Data for the task:
• • •

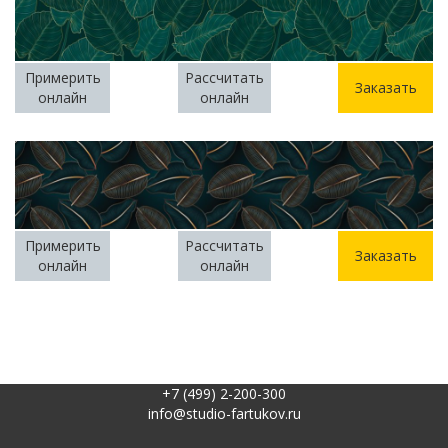
Примерить
Рассчитать
Заказать
онлайн
онлайн
Примерить
Рассчитать
Заказать
онлайн
онлайн
+7 (499) 2-200-300
info@studio-fartukov.ru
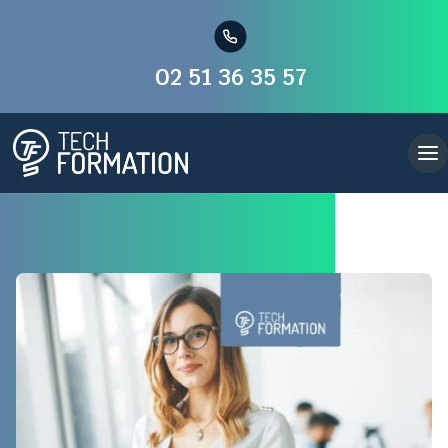
02 51 36 35 57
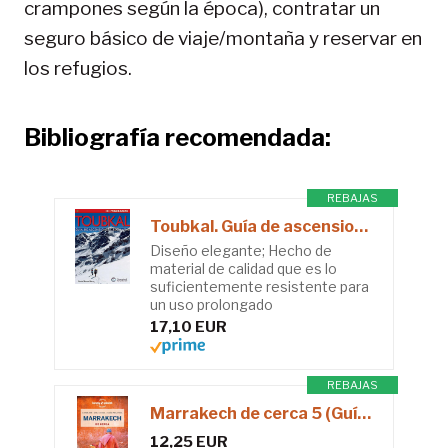
crampones según la época), contratar un
seguro básico de viaje/montaña y reservar en
los refugios.
Bibliografía recomendada:
REBAJAS
Toubkal. Guía de ascensiones y escaladas: guía de ascensiones y escaladas (Guías montañeras)
Diseño elegante; Hecho de
material de calidad que es lo
suficientemente resistente para
un uso prolongado
17,10 EUR
REBAJAS
Marrakech de cerca 5 (Guías De cerca Lonely Planet)
12,25 EUR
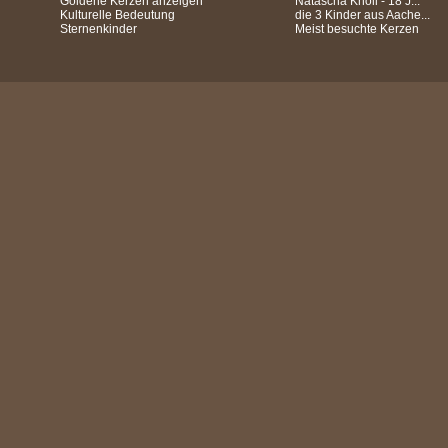
Goldene Kerzen anzeigen
Natascha Knoll - 18 J...
Kulturelle Bedeutung
die 3 Kinder aus Aache...
Sternenkinder
Meist besuchte Kerzen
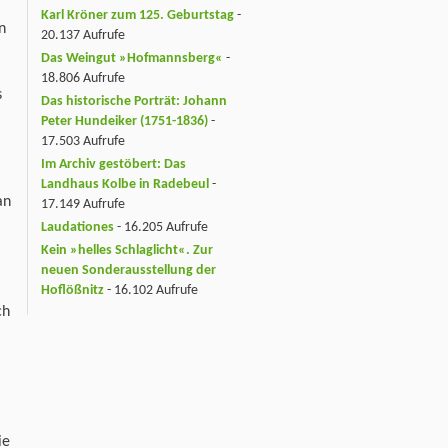
Karl Kröner zum 125. Geburtstag
-
n
20.137 Aufrufe
Das Weingut »Hofmannsberg«
-
18.806 Aufrufe
s
Das historische Porträt: Johann
Peter Hundeiker (1751-1836)
-
17.503 Aufrufe
Im Archiv gestöbert: Das
Landhaus Kolbe in Radebeul
-
an
17.149 Aufrufe
Laudationes
- 16.205 Aufrufe
Kein »helles Schlaglicht«. Zur
neuen Sonderausstellung der
Hoflößnitz
- 16.102 Aufrufe
ch
ie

• • •

Work instructions: The records above are to be reproduced exactly; the pictures are to be left out.

Reply:
Примерить
Рассчитать
Заказать
онлайн
онлайн
Примерить
Рассчитать
Заказать
онлайн
онлайн
+7 (499) 2-200-300
info@studio-fartukov.ru
02 51 36 35 57
crampones según la época), contratar un
seguro básico de viaje/montaña y reservar en
los refugios.
Bibliografía recomendada:
REBAJAS
Toubkal. Guía de ascensiones y escaladas: guía de ascensiones y escaladas (Guías montañeras)
Diseño elegante; Hecho de
material de calidad que es lo
suficientemente resistente para
un uso prolongado
17,10 EUR
REBAJAS
Marrakech de cerca 5 (Guías De cerca Lonely Planet)
12,25 EUR
Goldene Kerzen anzeigen
Natascha Knoll - 18 J...
Kulturelle Bedeutung
die 3 Kinder aus Aache...
Sternenkinder
Meist besuchte Kerzen
Karl Kröner zum 125. Geburtstag
-
n
20.137 Aufrufe
Das Weingut »Hofmannsberg«
-
18.806 Aufrufe
s
Das historische Porträt: Johann
Peter Hundeiker (1751-1836)
-
17.503 Aufrufe
Im Archiv gestöbert: Das
Landhaus Kolbe in Radebeul
-
an
17.149 Aufrufe
Laudationes
- 16.205 Aufrufe
Kein »helles Schlaglicht«. Zur
neuen Sonderausstellung der
Hoflößnitz
- 16.102 Aufrufe
ch
ie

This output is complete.